EXCLUSIVE: In 2021, Louis C.K. released a comedy concert film on his website entitled Sorry. What did Louis C.K. have to be sorry about? Well, there’s the sexual misconduct allegations against him that came to light in a New York Times article published in 2017 – allegations he admitted were true.

But was he really sorry? When the story broke, C.K. responded by saying he was “remorseful” and acknowledged he had “hurt” people. But he never used the word “sorry.” 

The documentary Sorry/Not Sorry, making its world premiere tonight at the Toronto International Film Festival, explores the aftermath of the revelations of misconduct about C.K. At first, it looked like he’d been canceled, as had other men in the entertainment industry and media who had allegedly committed acts of sexual misconduct or worse (Harvey Weinstein, Les Moonves, Brett Ratner, Charlie Rose, Matt Lauer and more). But within a year, C.K. was back out on the comedy hustings, doing his thing. We have your first look at the film directed by Caroline Suh and Cara Mones in the clip above. 

Sorry/Not Sorry dwells strongly on the period from 2015 to 2017 when blogs and podcasts were increasingly dropping innuendo over C.K.’s toxic actions,” according to a description of the film written by TIFF documentary programmer Thom Powers. “Despite growing rumors, C.K. wrote and directed the 2017 film I Love You, Daddy about a middle-aged film director pursuing a teenage girl. The documentary raises questions over who knew what when, and how things might have gone differently. 

Sorry/Not Sorry includes extensive interviews with women who were prominent in raising accusations against C.K. and paid a hefty cost for doing so. Suh and Mones lean into complexities and ask pointed questions to all the surrounding players about their own complicity. Sorry/Not Sorry holds up a mirror to viewers and forces us to re-examine our own belief systems.”
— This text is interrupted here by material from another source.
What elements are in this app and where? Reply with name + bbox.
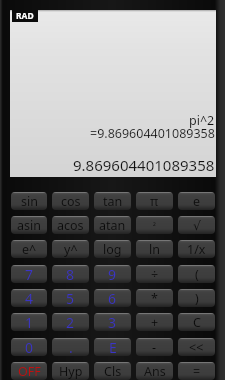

In an interview, Suh said she was a fan of the comedian’s work before the scandal broke and initially asked herself what punishment would be proper in light of his behavior. Should his career be over? But when C.K. returned to the comedy stage in 2018, she said, “I began to wonder, how come we rarely hear the full stories of the women who came forward? From that point on I really wanted to make a film that explored these questions, and when The New York Times asked me if there was anything I might want to collaborate with them on, Louis’ story was top of mind.”

Mones came on board the project after Suh. “After talking to Caroline about her hopes for the film, I learned that there was so much missing from the public conversations around Louis C.K.,” she noted in an interview. “I had known very little about the women who had spoken up about Louis’ behavior, and I certainly knew nothing about their treatment in the wake of speaking out. I was disappointed with myself that I hadn’t even considered the impact of coming forward. Now six years after The New York Times story broke and Louis C.K. is selling out venues internationally, this story remains as relevant as ever.”

Sorry/Not Sorry is a production of the New York Times. CAA is handling sales.

In the clip above, a variety of commentators unpack Louis C.K.’s apology/not apology.